Help, My dog Is Having Trouble On the Trip
For some dogs, a long journey by car is stressful because they had negative experiences.
The stress can be that your dog howls or barks because he is extremely antsy and panting heavily or even vomits. If your dog suffers from restlessness during driving and manifests one or more of the symptoms mentioned, then you should take a step back with the training or start all over again. Sometimes it may even be necessary to just bring him near the car and do pleasant things there.
If your dog vomits while driving
If your dog gets sick while driving, there can be two reasons:
- either he gets upset so much that he vomits
- or he may suffer from travel sickness
The reasons for this are the same as for humans: your dog is sensitive to the movements and cannot process them. Symptoms range from profuse salivation to vomiting.
To find a solution to this, you need to find out the reasons. The fast-moving pictures are difficult for him to process, so he shouldn’t be able to look out the window.
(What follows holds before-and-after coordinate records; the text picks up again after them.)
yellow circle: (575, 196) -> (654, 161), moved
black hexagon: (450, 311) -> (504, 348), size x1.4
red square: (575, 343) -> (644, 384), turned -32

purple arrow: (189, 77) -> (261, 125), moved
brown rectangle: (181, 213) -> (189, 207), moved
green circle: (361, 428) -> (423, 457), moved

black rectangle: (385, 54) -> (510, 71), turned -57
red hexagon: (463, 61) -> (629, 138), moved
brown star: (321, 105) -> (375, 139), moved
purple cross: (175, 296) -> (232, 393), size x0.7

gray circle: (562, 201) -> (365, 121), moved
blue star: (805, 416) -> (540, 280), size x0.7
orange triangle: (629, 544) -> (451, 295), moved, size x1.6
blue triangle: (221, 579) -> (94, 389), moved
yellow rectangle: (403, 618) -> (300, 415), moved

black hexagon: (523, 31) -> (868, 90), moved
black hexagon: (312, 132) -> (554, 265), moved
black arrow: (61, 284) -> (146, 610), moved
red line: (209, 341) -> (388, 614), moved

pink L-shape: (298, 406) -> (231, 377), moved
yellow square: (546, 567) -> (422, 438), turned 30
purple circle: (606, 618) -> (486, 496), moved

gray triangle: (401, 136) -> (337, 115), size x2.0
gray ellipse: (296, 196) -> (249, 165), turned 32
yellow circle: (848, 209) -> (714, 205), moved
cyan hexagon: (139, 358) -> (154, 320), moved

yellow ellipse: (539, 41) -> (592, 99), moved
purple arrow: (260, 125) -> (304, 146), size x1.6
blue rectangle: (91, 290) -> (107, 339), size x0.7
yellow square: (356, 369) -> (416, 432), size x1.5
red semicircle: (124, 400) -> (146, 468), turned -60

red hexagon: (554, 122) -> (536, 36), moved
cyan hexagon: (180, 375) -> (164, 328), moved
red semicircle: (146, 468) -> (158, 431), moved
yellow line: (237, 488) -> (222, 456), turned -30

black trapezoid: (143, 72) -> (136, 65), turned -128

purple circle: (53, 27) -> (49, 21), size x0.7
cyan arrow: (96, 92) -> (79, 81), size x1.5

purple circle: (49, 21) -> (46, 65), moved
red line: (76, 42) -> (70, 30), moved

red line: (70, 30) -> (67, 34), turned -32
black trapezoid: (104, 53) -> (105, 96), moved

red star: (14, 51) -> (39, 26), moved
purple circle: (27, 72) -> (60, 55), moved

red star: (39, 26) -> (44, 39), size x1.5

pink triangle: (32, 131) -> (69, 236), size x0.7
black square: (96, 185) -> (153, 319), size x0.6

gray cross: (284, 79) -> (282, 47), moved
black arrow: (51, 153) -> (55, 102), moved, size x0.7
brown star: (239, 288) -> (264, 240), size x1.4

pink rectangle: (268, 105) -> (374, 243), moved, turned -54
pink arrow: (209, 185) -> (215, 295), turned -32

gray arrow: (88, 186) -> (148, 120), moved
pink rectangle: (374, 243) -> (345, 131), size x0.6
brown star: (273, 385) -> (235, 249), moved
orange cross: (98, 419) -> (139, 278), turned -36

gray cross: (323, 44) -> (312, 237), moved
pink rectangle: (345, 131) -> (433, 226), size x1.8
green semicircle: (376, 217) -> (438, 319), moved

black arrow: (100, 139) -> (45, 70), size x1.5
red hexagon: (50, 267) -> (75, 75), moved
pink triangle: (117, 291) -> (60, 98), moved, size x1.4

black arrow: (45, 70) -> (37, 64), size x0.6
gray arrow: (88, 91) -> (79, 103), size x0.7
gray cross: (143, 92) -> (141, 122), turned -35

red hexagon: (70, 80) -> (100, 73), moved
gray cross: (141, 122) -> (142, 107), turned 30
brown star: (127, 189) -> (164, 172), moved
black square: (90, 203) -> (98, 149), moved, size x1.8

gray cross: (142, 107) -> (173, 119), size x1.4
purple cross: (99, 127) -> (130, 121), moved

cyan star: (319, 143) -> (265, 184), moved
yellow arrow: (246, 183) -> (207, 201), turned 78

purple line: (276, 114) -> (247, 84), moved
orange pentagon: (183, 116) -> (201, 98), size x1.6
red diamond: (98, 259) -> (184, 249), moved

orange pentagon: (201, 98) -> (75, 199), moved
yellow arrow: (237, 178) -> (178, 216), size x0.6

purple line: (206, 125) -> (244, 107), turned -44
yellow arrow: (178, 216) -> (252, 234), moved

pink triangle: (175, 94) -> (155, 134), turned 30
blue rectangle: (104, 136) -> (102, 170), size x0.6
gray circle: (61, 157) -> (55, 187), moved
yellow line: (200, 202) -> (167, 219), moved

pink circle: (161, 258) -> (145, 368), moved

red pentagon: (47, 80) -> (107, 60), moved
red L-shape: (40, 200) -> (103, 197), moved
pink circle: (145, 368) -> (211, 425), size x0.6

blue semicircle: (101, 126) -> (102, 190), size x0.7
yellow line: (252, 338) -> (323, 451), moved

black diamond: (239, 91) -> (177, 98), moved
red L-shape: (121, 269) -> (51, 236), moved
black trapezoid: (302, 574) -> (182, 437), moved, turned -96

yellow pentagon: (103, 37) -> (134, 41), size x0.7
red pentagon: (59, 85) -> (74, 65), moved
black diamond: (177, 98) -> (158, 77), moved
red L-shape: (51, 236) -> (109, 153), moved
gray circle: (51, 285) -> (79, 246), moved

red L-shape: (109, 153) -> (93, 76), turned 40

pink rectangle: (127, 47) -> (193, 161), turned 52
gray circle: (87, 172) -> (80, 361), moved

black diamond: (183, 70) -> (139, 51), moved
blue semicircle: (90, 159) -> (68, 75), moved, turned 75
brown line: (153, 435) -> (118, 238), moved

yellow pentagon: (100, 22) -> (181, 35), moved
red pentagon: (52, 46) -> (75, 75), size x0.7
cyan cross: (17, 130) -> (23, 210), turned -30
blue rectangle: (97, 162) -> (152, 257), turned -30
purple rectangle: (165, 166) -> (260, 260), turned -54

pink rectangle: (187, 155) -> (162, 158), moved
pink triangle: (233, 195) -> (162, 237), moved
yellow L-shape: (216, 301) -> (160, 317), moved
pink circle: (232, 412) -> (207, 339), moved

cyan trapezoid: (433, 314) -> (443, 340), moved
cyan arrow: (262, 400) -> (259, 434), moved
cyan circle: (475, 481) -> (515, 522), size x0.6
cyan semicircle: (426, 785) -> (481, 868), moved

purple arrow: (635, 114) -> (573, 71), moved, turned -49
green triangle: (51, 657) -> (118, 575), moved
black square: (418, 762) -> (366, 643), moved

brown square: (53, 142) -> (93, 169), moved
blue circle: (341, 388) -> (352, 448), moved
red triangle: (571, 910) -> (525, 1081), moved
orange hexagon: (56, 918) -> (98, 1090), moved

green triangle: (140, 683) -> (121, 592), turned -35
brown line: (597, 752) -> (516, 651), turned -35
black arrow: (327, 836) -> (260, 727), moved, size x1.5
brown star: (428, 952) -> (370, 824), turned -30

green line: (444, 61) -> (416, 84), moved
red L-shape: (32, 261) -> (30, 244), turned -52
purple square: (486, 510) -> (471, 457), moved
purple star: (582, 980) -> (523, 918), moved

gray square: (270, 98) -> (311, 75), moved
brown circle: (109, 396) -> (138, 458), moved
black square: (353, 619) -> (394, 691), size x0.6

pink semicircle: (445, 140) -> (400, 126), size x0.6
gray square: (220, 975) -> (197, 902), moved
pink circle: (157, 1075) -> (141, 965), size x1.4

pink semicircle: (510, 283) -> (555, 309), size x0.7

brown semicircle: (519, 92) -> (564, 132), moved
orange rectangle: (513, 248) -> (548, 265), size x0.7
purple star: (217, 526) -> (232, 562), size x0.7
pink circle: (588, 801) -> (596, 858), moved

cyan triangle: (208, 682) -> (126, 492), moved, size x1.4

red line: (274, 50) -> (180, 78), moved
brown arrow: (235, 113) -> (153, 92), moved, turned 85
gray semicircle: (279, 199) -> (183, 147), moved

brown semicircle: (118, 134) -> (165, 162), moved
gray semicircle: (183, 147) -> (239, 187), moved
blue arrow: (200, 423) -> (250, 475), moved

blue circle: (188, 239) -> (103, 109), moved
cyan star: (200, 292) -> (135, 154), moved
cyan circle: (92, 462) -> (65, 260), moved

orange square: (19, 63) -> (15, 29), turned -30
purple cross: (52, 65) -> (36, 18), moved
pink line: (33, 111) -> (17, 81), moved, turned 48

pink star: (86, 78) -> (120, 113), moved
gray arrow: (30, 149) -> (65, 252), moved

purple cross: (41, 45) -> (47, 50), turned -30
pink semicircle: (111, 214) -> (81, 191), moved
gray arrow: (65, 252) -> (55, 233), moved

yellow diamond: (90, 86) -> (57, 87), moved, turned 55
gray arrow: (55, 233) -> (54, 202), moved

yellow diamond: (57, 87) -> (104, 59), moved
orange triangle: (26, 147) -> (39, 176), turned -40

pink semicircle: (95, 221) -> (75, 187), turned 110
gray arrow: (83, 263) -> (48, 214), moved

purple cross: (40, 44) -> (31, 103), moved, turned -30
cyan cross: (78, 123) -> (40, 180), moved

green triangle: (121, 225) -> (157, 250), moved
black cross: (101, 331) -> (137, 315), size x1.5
If he gets sick while driving, you should avoid feeding him before the drive, or just feed him a small meal.
Sometimes it also helps to change your dog’s position. As with humans, there are dogs who get sick if they cannot look ahead. My dog Milla sits buckled in the back seat. If she can look outside, everything is ok, if her view is blocked by a high car seat cover, she has to vomit.
If that doesn’t help either and if you don’t make any progress despite regular training, then you should seek advice from an animal health practitioner or veterinarian. There are both herbal remedies and medication from the veterinarian against travel sickness in dogs.
Driving With Your Dog
You can see that driving a car with your dog is a complex issue. In addition to gradually getting used to the strange vehicle, your dog must also be adequately secured – for your and his own protection. If you don’t know your dog passenger very well, choosing the right place in the car is not that easy.
But if you take enough time to teach your dog to ride along and find the right spot, it will pay off in the long run. Because this not only makes it easier for you to get through everyday life together, but you and your dog can also go on many beautiful excursions together.